Work item – The full listing should be written out verbatim, and its images should be dropped.

The records –
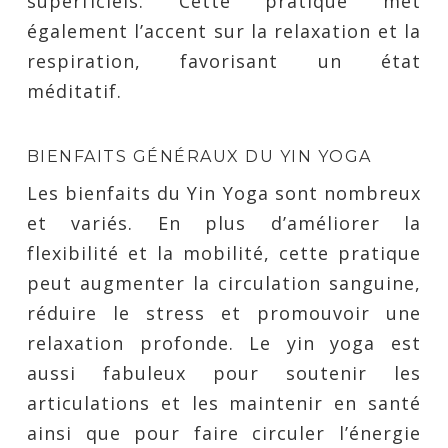
superficiels. Cette pratique met
également l’accent sur la relaxation et la
respiration, favorisant un état
méditatif.
BIENFAITS GÉNÉRAUX DU YIN YOGA
Les bienfaits du Yin Yoga sont nombreux
et variés. En plus d’améliorer la
flexibilité et la mobilité, cette pratique
peut augmenter la circulation sanguine,
réduire le stress et promouvoir une
relaxation profonde. Le yin yoga est
aussi fabuleux pour soutenir les
articulations et les maintenir en santé
ainsi que pour faire circuler l’énergie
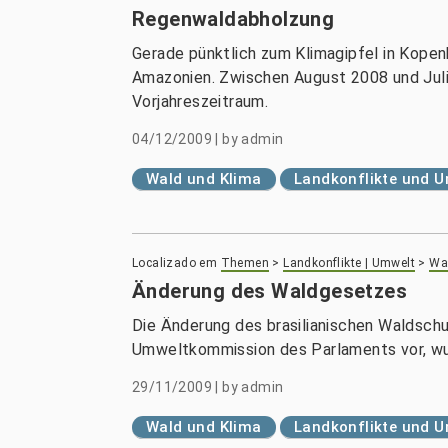
Regenwaldabholzung
Gerade pünktlich zum Klimagipfel in Kopen
Amazonien. Zwischen August 2008 und Juli
Vorjahreszeitraum.
04/12/2009
|
by
admin
Wald und Klima
Landkonflikte und 
Localizado em
Themen
>
Landkonflikte | Umwelt
>
Wal
Änderung des Waldgesetzes
Die Änderung des brasilianischen Waldsch
Umweltkommission des Parlaments vor, wu
29/11/2009
|
by
admin
Wald und Klima
Landkonflikte und 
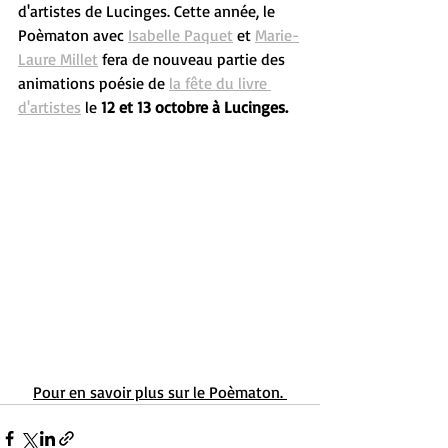
d'artistes de Lucinges. Cette année, le 
Poèmaton avec 
Isabelle Paquet
 et 
Marie-
Laure Millet
 fera de nouveau partie des 
animations poésie de 
la fête du livre 
d'artistes
 le 
12 et 13 octobre à Lucinges. 
Pour en savoir plus sur le Poèmaton. 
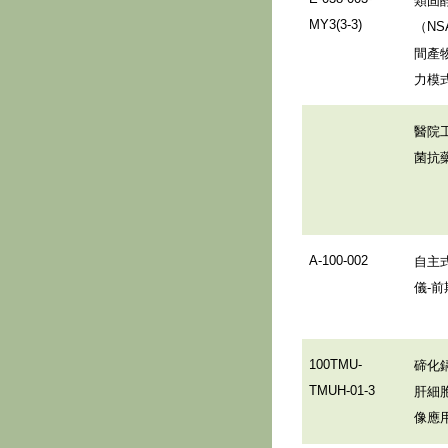
MY3(3-3)
（
NS
間產
力模
醫院
菌抗
自主
A-100-002
儀
前
-
碲化
100TMU-
肝細
TMUH-01-3
像應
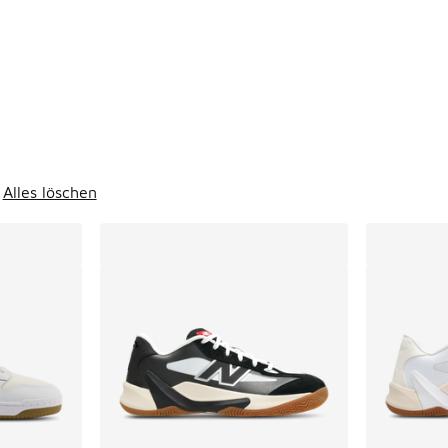
ts
Alles löschen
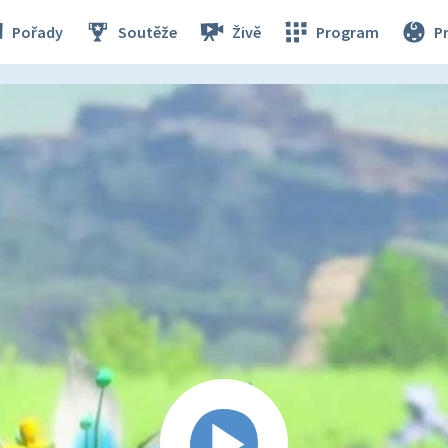
Pořady
Soutěže
Živě
Program
P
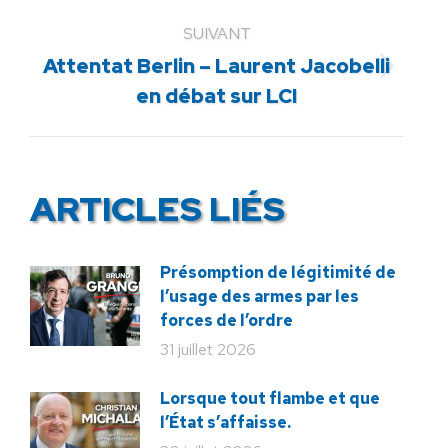
:
SUIVANT
Attentat Berlin – Laurent Jacobelli
Article
en débat sur LCI
suivant
:
ARTICLES LIÉS
Présomption de légitimité de
l’usage des armes par les
forces de l’ordre
31 juillet 2026
Lorsque tout flambe et que
l’État s’affaisse.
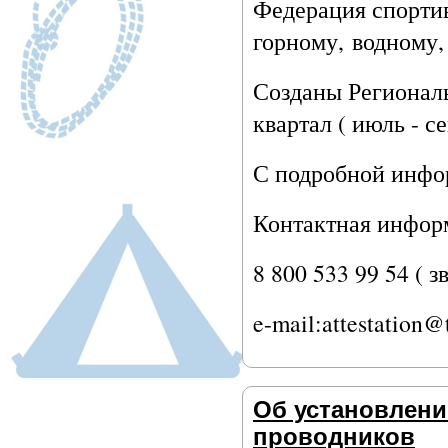
Федерация спорти
горному, водному
Созданы Региональ
квартал ( июль - с
С подробной инфо
Контактная инфор
8 800 533 99 54 ( 
e-mail:attestation@t
Об установлени
проводников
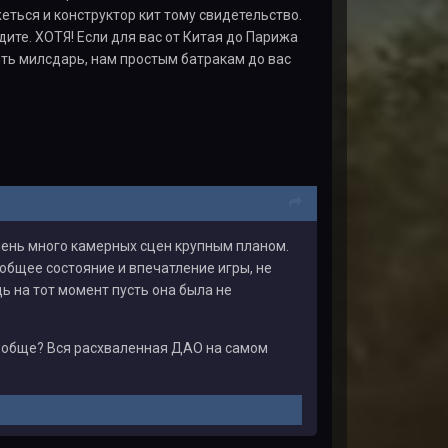
еться и конструктор кит тому свидетельство.
дите. ХОТЯ! Если для вас от Китая до Парижа
рить милсдарь, нам простым батракам до вас
очень много камерных сцен крупным планом.
общее состояние и впечатление игры, не
ь на тот момент пусть она была не
ообще? Вся расхваленная ДАО на самом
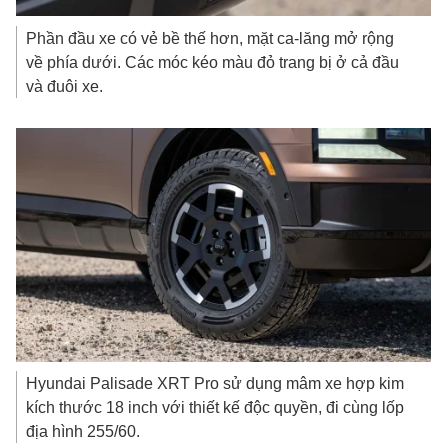
Phần đầu xe có vẻ bề thế hơn, mặt ca-lăng mở rộng
về phía dưới. Các móc kéo màu đỏ trang bị ở cả đầu
và đuôi xe.
Hyundai Palisade XRT Pro sử dụng mâm xe hợp kim
kích thước 18 inch với thiết kế độc quyền, đi cùng lốp
địa hình 255/60.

Task answer –
superficiels. Cette pratique met
également l’accent sur la relaxation et la
respiration, favorisant un état
méditatif.
BIENFAITS GÉNÉRAUX DU YIN YOGA
Les bienfaits du Yin Yoga sont nombreux
et variés. En plus d’améliorer la
flexibilité et la mobilité, cette pratique
peut augmenter la circulation sanguine,
réduire le stress et promouvoir une
relaxation profonde. Le yin yoga est
aussi fabuleux pour soutenir les
articulations et les maintenir en santé
ainsi que pour faire circuler l’énergie
Regenwaldabholzung
Gerade pünktlich zum Klimagipfel in Kopen
Amazonien. Zwischen August 2008 und Juli
Vorjahreszeitraum.
04/12/2009
|
by
admin
Wald und Klima
Landkonflikte und 
Localizado em
Themen
>
Landkonflikte | Umwelt
>
Wal
Änderung des Waldgesetzes
Die Änderung des brasilianischen Waldsch
Umweltkommission des Parlaments vor, wu
29/11/2009
|
by
admin
Wald und Klima
Landkonflikte und 
d'artistes de Lucinges. Cette année, le 
Poèmaton avec 
Isabelle Paquet
 et 
Marie-
Laure Millet
 fera de nouveau partie des 
animations poésie de 
la fête du livre 
d'artistes
 le 
12 et 13 octobre à Lucinges. 
Pour en savoir plus sur le Poèmaton. 
MY3(3-3)
（
NS
間產
力模
醫院
菌抗
自主
A-100-002
儀
前
-
碲化
100TMU-
肝細
TMUH-01-3
像應
ts
Alles löschen
Pořady
Soutěže
Živě
Program
P
:
SUIVANT
Attentat Berlin – Laurent Jacobelli
Article
en débat sur LCI
suivant
:
ARTICLES LIÉS
Présomption de légitimité de
l’usage des armes par les
forces de l’ordre
31 juillet 2026
Lorsque tout flambe et que
l’État s’affaisse.
Федерация спорти
горному, водному
Созданы Региональ
квартал ( июль - с
С подробной инфо
Контактная инфор
8 800 533 99 54 ( 
e-mail:attestation@t
Об установлени
проводников
еться и конструктор кит тому свидетельство.
дите. ХОТЯ! Если для вас от Китая до Парижа
рить милсдарь, нам простым батракам до вас
очень много камерных сцен крупным планом.
общее состояние и впечатление игры, не
ь на тот момент пусть она была не
ообще? Вся расхваленная ДАО на самом
Phần đầu xe có vẻ bề thế hơn, mặt ca-lăng mở rộng
về phía dưới. Các móc kéo màu đỏ trang bị ở cả đầu
và đuôi xe.
Hyundai Palisade XRT Pro sử dụng mâm xe hợp kim
kích thước 18 inch với thiết kế độc quyền, đi cùng lốp
địa hình 255/60.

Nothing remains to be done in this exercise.